Projects

24: Internet application for the estimation of the binding affinity of small molecules towards the estrogen receptor in silico.

In silico modelling of the estrogen receptor.

 

The testing of adverse effects of potential endocrine disruptors in vitro and in vivo is highly time- and resource-consuming. Here, a computational tool will be developed to allow reliable prediction of the binding affinity of any small molecule to the estrogen receptor in silico and, subsequently, estimation of the endocrine-disrupting effect.

 

Vedani Angelo, Biographics Laboratory 3R, Basel
e-mail: angeloanti spam bot@biografanti spam bot.ch

 

Background

Estrogens are involved in the growth, development and homeostasis of a number of tissues. The physiological effects of these steroids are mediated by the estrogen receptor (ER). The binding of xenobiotics to the ER triggers a series of molecular events responsible for the activation or repression of target genes, leading to undesired effects. It would therefore be extremely interesting to have a computational tool to enable fast and reliable estimation of the binding affinity of a given compound to the ER.
Our laboratory contributes to the in silico quantification of small–molecule protein interactions by devising molecular modelling concepts.

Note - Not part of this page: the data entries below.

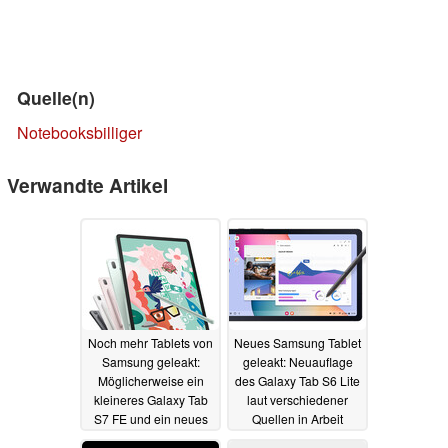
Quelle(n)
Notebooksbilliger
Verwandte Artikel
Noch mehr Tablets von
Neues Samsung Tablet
Samsung geleakt:
geleakt: Neuauflage
Möglicherweise ein
des Galaxy Tab S6 Lite
kleineres Galaxy Tab
laut verschiedener
S7 FE und ein neues
Quellen in Arbeit
Günstig-Modell
04.05.2022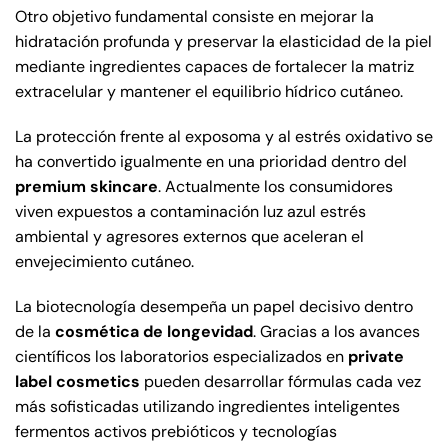
Otro objetivo fundamental consiste en mejorar la
hidratación profunda y preservar la elasticidad de la piel
mediante ingredientes capaces de fortalecer la matriz
extracelular y mantener el equilibrio hídrico cutáneo.
La protección frente al exposoma y al estrés oxidativo se
ha convertido igualmente en una prioridad dentro del
premium skincare
. Actualmente los consumidores
viven expuestos a contaminación luz azul estrés
ambiental y agresores externos que aceleran el
envejecimiento cutáneo.
La biotecnología desempeña un papel decisivo dentro
de la
cosmética de longevidad
. Gracias a los avances
científicos los laboratorios especializados en
private
label cosmetics
pueden desarrollar fórmulas cada vez
más sofisticadas utilizando ingredientes inteligentes
fermentos activos prebióticos y tecnologías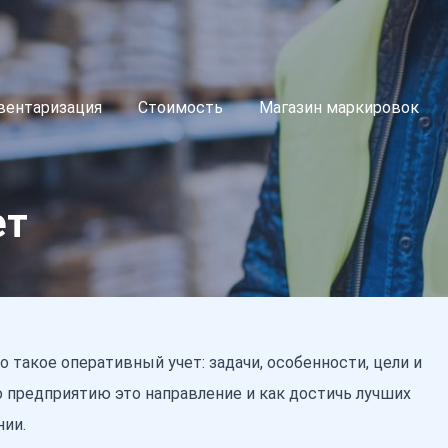
вентаризация
Стоимость
Магазин маркировок
ет
о такое оперативный учет: задачи, особенности, цели и
о предприятию это направление и как достичь лучших
нии.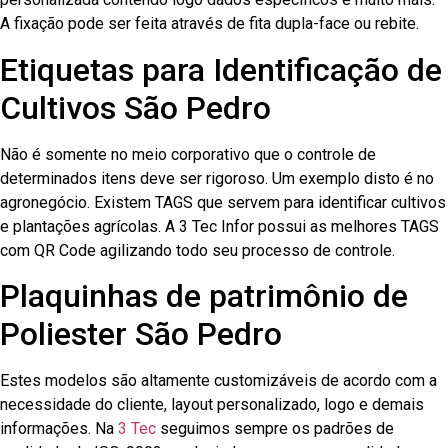
A fixação pode ser feita através de fita dupla-face ou rebite.
Etiquetas para Identificação de
Cultivos São Pedro
Não é somente no meio corporativo que o controle de
determinados itens deve ser rigoroso. Um exemplo disto é no
agronegócio. Existem TAGS que servem para identificar cultivos
e plantações agrícolas. A 3 Tec Infor possui as melhores TAGS
com QR Code agilizando todo seu processo de controle.
Plaquinhas de patrimônio de
Poliester São Pedro
Estes modelos são altamente customizáveis de acordo com a
necessidade do cliente, layout personalizado, logo e demais
informações. Na
3 Tec
seguimos sempre os padrões de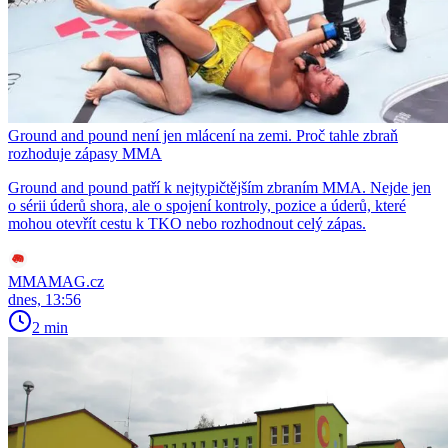
Ground and pound není jen mlácení na zemi. Proč tahle zbraň
rozhoduje zápasy MMA
Ground and pound patří k nejtypičtějším zbraním MMA. Nejde jen
o sérii úderů shora, ale o spojení kontroly, pozice a úderů, které
mohou otevřít cestu k TKO nebo rozhodnout celý zápas.
MMAMAG.cz
dnes, 13:56
2 min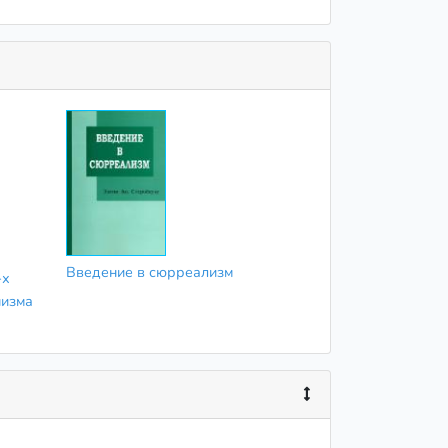
Введение в сюрреализм
-х
низма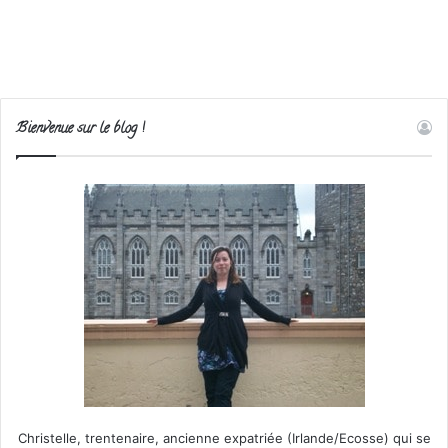
Bienvenue sur le blog !
Christelle, trentenaire, ancienne expatriée (Irlande/Ecosse) qui se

As part of a larger project aimed at the prediction of adverse effects triggered by drugs and chemicals, we recently compiled a small database including five receptors known to mediate toxic phenomena, individually validated using large data sets using multi–dimensional QSAR (receptor modelling). This pilot system is able to predict both the known toxicity of compounds and the benign character of currently available drugs.

Aim

The aim of the project is to develop and validate a 3D model of the estrogen receptor which allows reliable prediction of the binding affinity of any small molecule and subsequently an estimation of its endocrine-disrupting effect. This technology will be made available to all Swiss universities, hospitals and regulatory bodies through an internet portal.

Significance

Our in silico technology does not require any ligand to be physically present (i.e. synthesized). Hence, any hypothetical or existing compound can quickly be scanned for potential activity towards the estrogen receptor. The method allows reliable prediction of the binding affinity of any molecule to the estrogen receptor. This simulation of ligand binding to the estrogen receptor could contribute to a further reduction in resources, waste and animal testing by timely elimination of undesirable candidates.
Our first results with 106 compounds from different molecular classes support the philosophy of using 3D receptor surrogates to quantitatively predict the binding affinity of hypothetical and existing molecules binding to the estrogen receptor.